The 3 months correlation between BTB and Gentex is -0.18. Overlapping area represents the amount of risk that can be diversified away by holding BTB Real Estate and Gentex in the same portfolio, assuming nothing else is changed. The correlation between historical prices or returns on Gentex and BTB Real is a relative statistical measure of the degree to which these equity instruments tend to move together. The correlation coefficient measures the extent to which returns on BTB Real Estate are associated (or correlated) with Gentex. Values of the correlation coefficient range from -1 to +1, where. The correlation of zero (0) is possible when the price movement of Gentex has no effect on the direction of BTB Real i.e., BTB Real and Gentex go up and down completely randomly.

Pair Corralation between BTB Real and Gentex

Assuming the 90 days horizon BTB Real Estate is expected to generate 4.86 times more return on investment than Gentex. However, BTB Real is 4.86 times more volatile than Gentex. It trades about 0.03 of its potential returns per unit of risk. Gentex is currently generating about 0.03 per unit of risk. If you would invest  277.00  in BTB Real Estate on September 2, 2024 and sell it today you would lose (20.00) from holding BTB Real Estate or give up 7.22% of portfolio value over 90 days.
Time Period3 Months [change]
DirectionMoves Against 
StrengthInsignificant
Accuracy80.04%
ValuesDaily Returns

BTB Real Estate  vs.  Gentex

 Performance 
       Timeline  
BTB Real Estate 

Risk-Adjusted Performance

10 of 100

 
Weak
 
Strong
OK
Compared to the overall equity markets, risk-adjusted returns on investments in BTB Real Estate are ranked lower than 10 (%) of all global equities and portfolios over the last 90 days. Despite nearly weak forward indicators, BTB Real may actually be approaching a critical reversion point that can send shares even higher in January 2025.
Gentex 

Risk-Adjusted Performance

0 of 100

 
Weak
 
Strong
Very Weak
Over the last 90 days Gentex has generated negative risk-adjusted returns adding no value to investors with long positions. In spite of fairly strong basic indicators, Gentex is not utilizing all of its potentials. The newest stock price disturbance, may contribute to short-term losses for the investors.

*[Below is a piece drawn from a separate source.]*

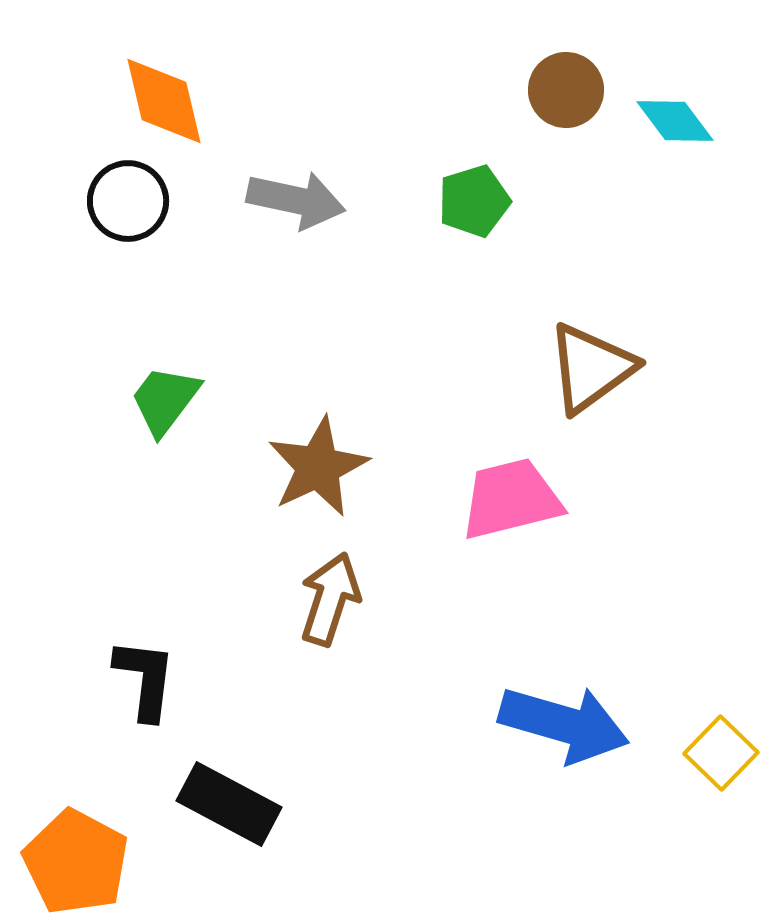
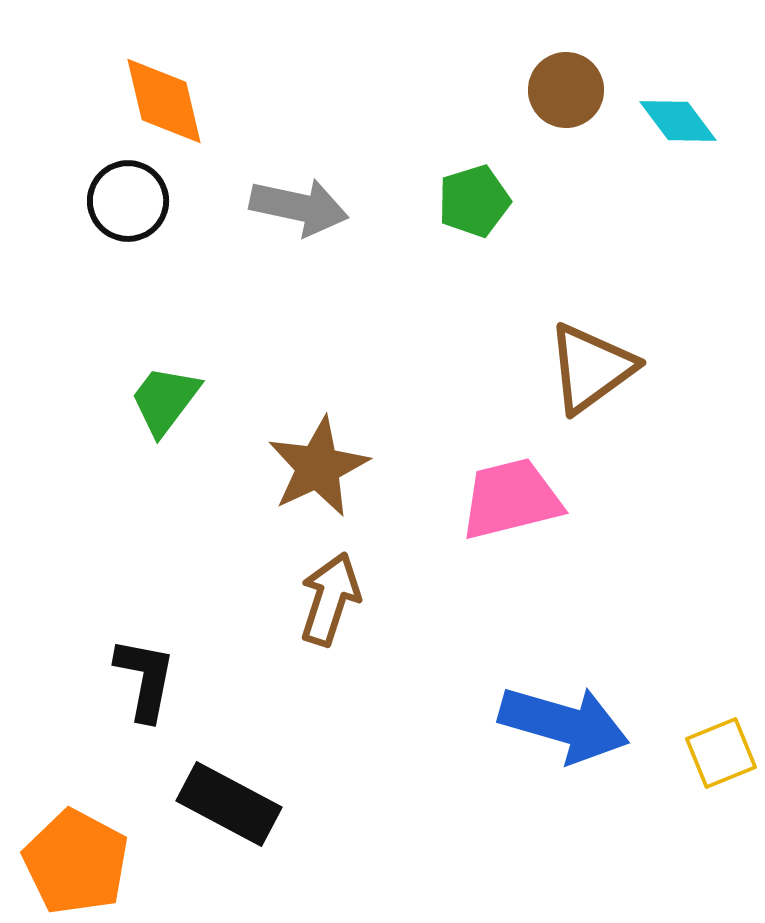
cyan diamond: moved 3 px right
gray arrow: moved 3 px right, 7 px down
black L-shape: rotated 4 degrees clockwise
yellow square: rotated 24 degrees clockwise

BTB Real and Gentex Volatility Contrast

   Predicted Return Density   
       Returns  

Pair Trading with BTB Real and Gentex

The main advantage of trading using opposite BTB Real and Gentex positions is that it hedges away some unsystematic risk. Because of two separate transactions, even if BTB Real position performs unexpectedly, Gentex can make up some of the losses. Pair trading also minimizes risk from directional movements in the market. For example, if an entire industry or sector drops because of unexpected headlines, the short position in Gentex will offset losses from the drop in Gentex's long position.
The idea behind BTB Real Estate and Gentex pairs trading is to make the combined position market-neutral, meaning the overall market's direction will not affect its win or loss (or potential downside or upside). This can be achieved by designing a pairs trade with two highly correlated stocks or equities that operate in a similar space or sector, making it possible to obtain profits through simple and relatively low-risk investment.
Check out your portfolio center.
Note that this page's information should be used as a complementary analysis to find the right mix of equity instruments to add to your existing portfolios or create a brand new portfolio. You can also try the Fundamental Analysis module to view fundamental data based on most recent published financial statements.